Los rugidos del tigre estallaron como un trueno.

A ellos contestó un grito terrible, y se oyó el galope furibundo de un caballo que se acercaba con vertiginosa rapidez.

—¡Alerta! ¡Alerta! exclamó Tranquilo; alguien se halla en peligro de muerte, el tigre le persigue.

Los dos cazadores se lanzaron intrépidamente en dirección del sitio en que sonaban los rugidos.

El bosque entero parecía que se estremecía; ruidos inexplicables salían de las ignoradas guaridas, asemejándose unas veces a carcajadas burlonas, y otras a gritos de angustia.

Los roncos maullidos de los jaguares continuaban sin interrupción. El galope del caballo que los cazadores oyeron primero parecía que se había convertido en múltiple, y resonaba en puntos opuestos.

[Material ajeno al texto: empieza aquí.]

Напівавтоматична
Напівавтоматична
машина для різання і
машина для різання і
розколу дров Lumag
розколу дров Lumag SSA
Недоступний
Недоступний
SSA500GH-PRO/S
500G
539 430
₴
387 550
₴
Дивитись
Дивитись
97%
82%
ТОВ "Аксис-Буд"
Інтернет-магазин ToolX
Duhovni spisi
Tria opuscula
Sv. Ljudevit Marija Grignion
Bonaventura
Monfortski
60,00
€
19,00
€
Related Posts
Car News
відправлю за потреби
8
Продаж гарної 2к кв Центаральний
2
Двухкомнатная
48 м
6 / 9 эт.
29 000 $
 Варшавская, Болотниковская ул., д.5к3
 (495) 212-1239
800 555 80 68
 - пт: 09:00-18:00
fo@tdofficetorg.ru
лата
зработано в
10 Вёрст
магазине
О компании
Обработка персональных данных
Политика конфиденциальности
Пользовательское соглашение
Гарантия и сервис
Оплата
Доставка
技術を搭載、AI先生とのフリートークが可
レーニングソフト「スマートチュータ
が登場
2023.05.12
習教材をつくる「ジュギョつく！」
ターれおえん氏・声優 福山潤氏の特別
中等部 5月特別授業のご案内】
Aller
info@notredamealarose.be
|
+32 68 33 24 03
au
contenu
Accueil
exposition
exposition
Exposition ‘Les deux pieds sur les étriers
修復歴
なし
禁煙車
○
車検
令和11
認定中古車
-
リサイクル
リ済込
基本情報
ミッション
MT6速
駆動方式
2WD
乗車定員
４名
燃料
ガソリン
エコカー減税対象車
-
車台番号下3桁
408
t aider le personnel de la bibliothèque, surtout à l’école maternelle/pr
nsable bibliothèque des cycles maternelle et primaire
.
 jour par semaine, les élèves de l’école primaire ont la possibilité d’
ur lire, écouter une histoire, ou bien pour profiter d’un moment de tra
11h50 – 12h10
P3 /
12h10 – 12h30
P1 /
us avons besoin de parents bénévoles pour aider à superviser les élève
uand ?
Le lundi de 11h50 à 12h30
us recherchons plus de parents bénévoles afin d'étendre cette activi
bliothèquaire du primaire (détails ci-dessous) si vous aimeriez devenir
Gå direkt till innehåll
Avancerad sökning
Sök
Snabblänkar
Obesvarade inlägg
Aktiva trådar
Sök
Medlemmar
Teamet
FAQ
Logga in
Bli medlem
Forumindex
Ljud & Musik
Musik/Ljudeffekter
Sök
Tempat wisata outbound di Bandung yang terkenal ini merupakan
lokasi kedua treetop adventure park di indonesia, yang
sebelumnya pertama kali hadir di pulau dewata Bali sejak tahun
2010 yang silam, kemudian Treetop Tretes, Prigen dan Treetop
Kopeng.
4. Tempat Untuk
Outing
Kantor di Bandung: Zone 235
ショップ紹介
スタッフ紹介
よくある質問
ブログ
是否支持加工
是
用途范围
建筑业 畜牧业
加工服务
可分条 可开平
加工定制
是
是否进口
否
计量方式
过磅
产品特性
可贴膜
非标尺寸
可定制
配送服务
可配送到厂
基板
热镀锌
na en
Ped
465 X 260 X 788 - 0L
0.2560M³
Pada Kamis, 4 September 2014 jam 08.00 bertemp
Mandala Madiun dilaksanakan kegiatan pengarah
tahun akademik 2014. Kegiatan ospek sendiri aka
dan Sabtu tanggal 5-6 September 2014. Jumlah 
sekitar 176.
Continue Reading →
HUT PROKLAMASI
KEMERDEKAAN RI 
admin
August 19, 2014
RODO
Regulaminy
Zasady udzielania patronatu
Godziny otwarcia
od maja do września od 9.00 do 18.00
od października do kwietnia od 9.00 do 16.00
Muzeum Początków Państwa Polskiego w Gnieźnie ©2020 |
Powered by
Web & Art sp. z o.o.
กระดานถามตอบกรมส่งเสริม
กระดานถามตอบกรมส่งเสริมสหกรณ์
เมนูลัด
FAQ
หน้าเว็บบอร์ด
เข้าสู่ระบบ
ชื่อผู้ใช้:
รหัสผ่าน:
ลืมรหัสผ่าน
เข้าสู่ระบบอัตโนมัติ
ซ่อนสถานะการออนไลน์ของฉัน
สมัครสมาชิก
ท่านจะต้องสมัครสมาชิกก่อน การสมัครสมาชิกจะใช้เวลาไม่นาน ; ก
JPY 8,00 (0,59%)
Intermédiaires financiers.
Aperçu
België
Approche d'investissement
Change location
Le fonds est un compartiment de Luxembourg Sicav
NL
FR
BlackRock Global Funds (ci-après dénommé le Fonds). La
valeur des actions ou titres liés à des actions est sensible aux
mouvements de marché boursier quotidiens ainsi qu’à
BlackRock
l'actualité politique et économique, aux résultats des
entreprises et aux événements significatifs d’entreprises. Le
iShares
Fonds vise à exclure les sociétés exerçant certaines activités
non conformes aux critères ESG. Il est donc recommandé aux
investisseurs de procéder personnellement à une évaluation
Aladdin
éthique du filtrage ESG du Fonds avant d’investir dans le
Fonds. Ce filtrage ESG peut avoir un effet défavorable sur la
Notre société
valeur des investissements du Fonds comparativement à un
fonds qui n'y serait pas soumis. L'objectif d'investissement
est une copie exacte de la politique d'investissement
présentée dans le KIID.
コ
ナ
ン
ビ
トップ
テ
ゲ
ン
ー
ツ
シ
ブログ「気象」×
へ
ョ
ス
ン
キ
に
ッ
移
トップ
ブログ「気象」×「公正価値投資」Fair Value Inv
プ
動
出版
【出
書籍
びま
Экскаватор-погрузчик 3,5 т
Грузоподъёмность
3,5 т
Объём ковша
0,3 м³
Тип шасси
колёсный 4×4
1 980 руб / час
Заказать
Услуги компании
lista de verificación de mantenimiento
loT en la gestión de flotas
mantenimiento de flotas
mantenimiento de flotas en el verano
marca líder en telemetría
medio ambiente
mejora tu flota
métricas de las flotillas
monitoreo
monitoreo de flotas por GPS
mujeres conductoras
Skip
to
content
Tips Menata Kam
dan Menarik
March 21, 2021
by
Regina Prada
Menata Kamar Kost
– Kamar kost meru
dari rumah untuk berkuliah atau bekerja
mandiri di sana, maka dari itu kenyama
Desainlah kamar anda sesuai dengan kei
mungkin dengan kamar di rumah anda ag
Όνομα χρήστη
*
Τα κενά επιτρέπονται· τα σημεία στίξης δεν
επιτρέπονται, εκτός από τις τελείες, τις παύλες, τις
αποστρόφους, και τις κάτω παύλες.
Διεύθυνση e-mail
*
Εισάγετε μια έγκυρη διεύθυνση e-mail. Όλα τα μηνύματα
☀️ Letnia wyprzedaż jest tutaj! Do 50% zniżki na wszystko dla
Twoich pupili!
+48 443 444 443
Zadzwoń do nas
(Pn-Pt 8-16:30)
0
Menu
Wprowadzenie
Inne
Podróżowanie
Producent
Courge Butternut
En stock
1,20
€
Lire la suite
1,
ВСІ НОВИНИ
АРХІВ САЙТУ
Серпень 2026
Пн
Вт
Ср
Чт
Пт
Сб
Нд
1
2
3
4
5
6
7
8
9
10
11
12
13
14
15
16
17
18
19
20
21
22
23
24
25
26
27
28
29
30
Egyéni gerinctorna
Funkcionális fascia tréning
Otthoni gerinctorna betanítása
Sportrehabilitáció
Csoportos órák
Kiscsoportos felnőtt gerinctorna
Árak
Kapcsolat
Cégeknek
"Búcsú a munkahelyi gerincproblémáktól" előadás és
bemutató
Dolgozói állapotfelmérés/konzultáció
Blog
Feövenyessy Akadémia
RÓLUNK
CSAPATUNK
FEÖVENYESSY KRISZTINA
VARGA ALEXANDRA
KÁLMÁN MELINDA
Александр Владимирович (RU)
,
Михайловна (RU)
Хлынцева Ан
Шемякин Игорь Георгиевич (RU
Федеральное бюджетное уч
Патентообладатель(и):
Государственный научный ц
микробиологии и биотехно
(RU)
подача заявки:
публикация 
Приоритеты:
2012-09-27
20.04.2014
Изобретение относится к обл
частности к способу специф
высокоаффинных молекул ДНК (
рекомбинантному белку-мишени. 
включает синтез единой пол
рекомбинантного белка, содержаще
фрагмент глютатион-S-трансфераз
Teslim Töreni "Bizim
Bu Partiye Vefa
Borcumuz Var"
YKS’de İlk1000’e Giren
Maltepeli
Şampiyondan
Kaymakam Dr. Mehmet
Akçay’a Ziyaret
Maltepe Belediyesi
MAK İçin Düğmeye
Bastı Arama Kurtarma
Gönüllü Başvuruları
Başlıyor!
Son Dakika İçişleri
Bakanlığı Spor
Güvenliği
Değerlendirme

Los cazadores, anhelosos y fuera de sí, seguían corriendo en línea recta, saltando barrancos y zanjas con una rapidez aterradora; el terror que experimentaban por los desconocidos a quienes querían socorrer les prestaba alas.

De pronto, un grito de angustia más estridente, más desesperado que el primero, se oyó a corta distancia.

—¡Oh! ¡Es ella! ¡Es Carmela! exclamó Tranquilo poseído de una especie de vértigo.